The thing hung in the air as Aaron searched for words. Maybe it was their presence revealing the nakedness of their letters, and leaving them bashful. Or the unmet expectations hovering like a chill mist—Lacy heavier than her picture let on, Aaron holding his water glass in a rough way she never imagined. Maybe the thing was that their letters were letters and nothing more. A few months of scribbling at a hard time. A civic duty. A situation that was over now, no matter their words or the places her heart had been.
“The thing is,” Lacy declared, “we have to order.” Firmly she discussed the ups and downs of the menu with Aaron. She analyzed his Reuben when it came, and her cottage cheese salad and a lot of nothing, while Aaron nodded with a lost expression on his face. He finished his sandwich. She stopped to take a bite.
“What are you doing tomorrow?” he asked.
“Moving.” Lacy sighed. “I should be packing now.”
“This is your last night in town? Tonight?”
“Yes. The school found an apartment for me. They’re training me this summer.”
“Great.” Aaron stared at his plate. “I could move you. Drive you there.”

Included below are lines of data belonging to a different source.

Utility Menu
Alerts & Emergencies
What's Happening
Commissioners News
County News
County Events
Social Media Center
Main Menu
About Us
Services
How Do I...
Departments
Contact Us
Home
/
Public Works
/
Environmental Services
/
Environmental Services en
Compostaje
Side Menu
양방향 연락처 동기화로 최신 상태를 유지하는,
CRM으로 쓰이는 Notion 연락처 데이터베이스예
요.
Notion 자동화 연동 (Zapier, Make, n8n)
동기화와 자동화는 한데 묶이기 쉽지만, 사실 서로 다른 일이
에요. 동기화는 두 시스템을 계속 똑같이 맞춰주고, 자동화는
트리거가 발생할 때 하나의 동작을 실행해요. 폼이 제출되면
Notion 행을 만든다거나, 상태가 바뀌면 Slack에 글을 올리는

“Oh.” She flushed. “How generous. But you must have plans. You haven’t seen your family yet. Are you going to Midland?”
He thought of his dad driving around town, sucking dirt out of rich folks’ rugs, feeling bigger as he made Aaron small. “No,” he replied. “Nothing much for me there.”

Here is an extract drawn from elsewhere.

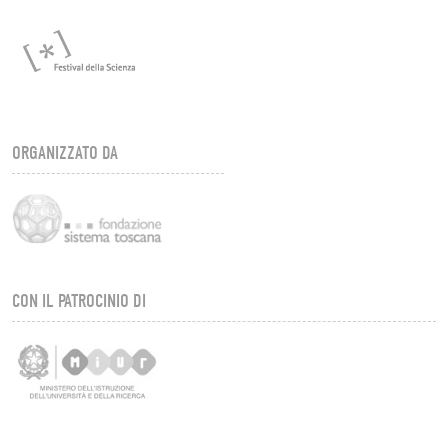
ORGANIZZATO DA
CON IL PATROCINIO DI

The check came. Aaron insisted on paying. He told Lacy one last time what an amazing accomplishment, and congratulations.
“Where are you staying tonight?” she asked as they were leaving.
“Hadn’t thought that far ahead,” he mumbled, “but I got a new old truck and—Lacy?” He turned to face her on the street and gripped her shoulders. His eyes were glassy and distant. “I don’t know how to thank you for all you’ve done for me, but—”
“Are you leaving?” A wave of terror hit her. “Sleeping in your car? No.” She threaded her arm through his and pulled him along. “You’re staying with me tonight. We’ll figure it out. If anyone sees you, you’re my brother. Long-lost family here to help me pack.”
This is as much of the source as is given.